** WHAT THE EXERCISE ASKS **
Which lines of the material contain the word "water"? Show each one.

** GIVEN RECORDS **
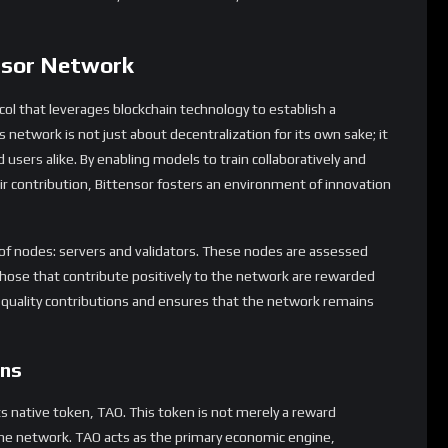
nsor Network
ol that leverages blockchain technology to establish a
 network is not just about decentralization for its own sake; it
 users alike. By enabling models to train collaboratively and
 contribution, Bittensor fosters an environment of innovation
 of nodes: servers and validators. These nodes are assessed
those that contribute positively to the network are rewarded
-quality contributions and ensures that the network remains
ens
ts native token, TAO. This token is not merely a reward
the network. TAO acts as the primary economic engine,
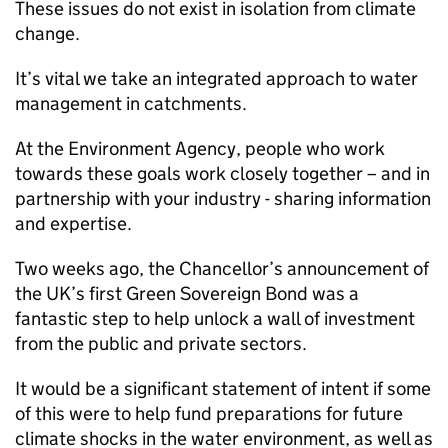
These issues do not exist in isolation from climate
change.
It’s vital we take an integrated approach to water
management in catchments.
At the Environment Agency, people who work
towards these goals work closely together – and in
partnership with your industry - sharing information
and expertise.
Two weeks ago, the Chancellor’s announcement of
the UK’s first Green Sovereign Bond was a
fantastic step to help unlock a wall of investment
from the public and private sectors.
It would be a significant statement of intent if some
of this were to help fund preparations for future
climate shocks in the water environment, as well as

** RESPONSE TO THIS TASK **
It’s vital we take an integrated approach to water
climate shocks in the water environment, as well as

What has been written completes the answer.